ECLI:NL:HR:1999:AA2680
Hoge Raad
- Cassatie
- A. van Brunschot
- J. van Vliet
- W. Hammerstein
- Rechtspraak.nl
Cassatieberoep tegen naheffingsaanslag omzetbelasting
In deze zaak gaat het om een beroep in cassatie van belanghebbende X tegen de uitspraak van het Gerechtshof te Amsterdam van 11 juli 1997, betreffende een naheffingsaanslag in de omzetbelasting over de jaren 1988 tot en met 1991. De naheffingsaanslag bedraagt f 8.952,-- aan enkelvoudige belasting en f 2.004,-- aan verhoging. Na bezwaar tegen deze aanslag heeft de Inspecteur de aanslag gehandhaafd en besloten geen verdere kwijtschelding van de verhoging te verlenen. Hierop heeft belanghebbende beroep ingesteld bij het Hof, dat de uitspraak van de Inspecteur heeft bevestigd.
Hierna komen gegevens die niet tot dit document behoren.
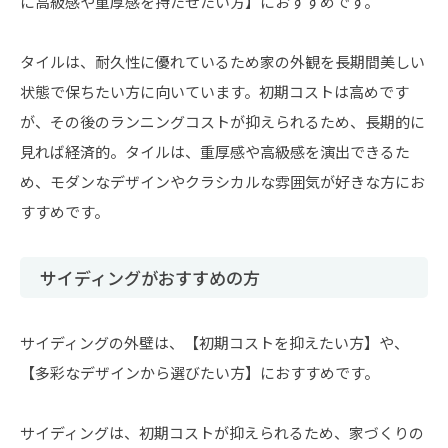
に高級感や重厚感を持たせたい方】におすすめです。
タイルは、耐久性に優れているため家の外観を長期間美しい
状態で保ちたい方に向いています。初期コストは高めです
が、その後のランニングコストが抑えられるため、長期的に
見れば経済的。タイルは、重厚感や高級感を演出できるた
め、モダンなデザインやクラシカルな雰囲気が好きな方にお
すすめです。
サイディングがおすすめの方
サイディングの外壁は、【初期コストを抑えたい方】や、
【多彩なデザインから選びたい方】におすすめです。
サイディングは、初期コストが抑えられるため、家づくりの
De uitspraak van het Hof is aan het arrest gehecht.
Belanghebbende heeft vervolgens beroep in cassatie ingesteld tegen de uitspraak van het Hof. In het cassatieberoep heeft de Staatssecretaris van Financiën het beroep bestreden met een vertoogschrift. De Hoge Raad heeft de middelen van cassatie beoordeeld en geconcludeerd dat deze niet tot cassatie kunnen leiden. Dit is in overeenstemming met artikel 101a van de Wet op de rechterlijke organisatie, dat stelt dat geen nadere motivering vereist is wanneer de middelen niet nopen tot beantwoording van rechtsvragen in het belang van de rechtseenheid of de rechtsontwikkeling.
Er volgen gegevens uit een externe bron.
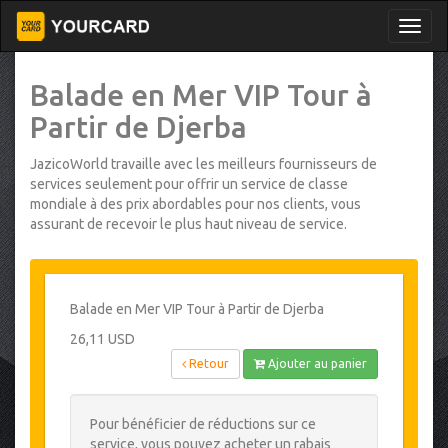
Balade en Mer VIP Tour à
Partir de Djerba
JazicoWorld travaille avec les meilleurs fournisseurs de
services seulement pour offrir un service de classe
mondiale à des prix abordables pour nos clients, vous
assurant de recevoir le plus haut niveau de service.
Balade en Mer VIP Tour à Partir de Djerba
26,11 USD
Retour
Ajouter au panier
Pour bénéficier de réductions sur ce
service, vous pouvez acheter un rabais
De Hoge Raad heeft ook de proceskosten beoordeeld en geen termen aanwezig geacht voor een veroordeling in de proceskosten, zoals bedoeld in artikel 5a van de Wet administratieve rechtspraak belastingzaken. Uiteindelijk heeft de Hoge Raad het beroep verworpen. Dit arrest is op 10 februari 1999 vastgesteld door de raadsheer A. van Brunschot als voorzitter, en de raadsheren J. van Vliet en W. Hammerstein, in tegenwoordigheid van de waarnemend griffier Van Hooff, en op die datum in het openbaar uitgesproken.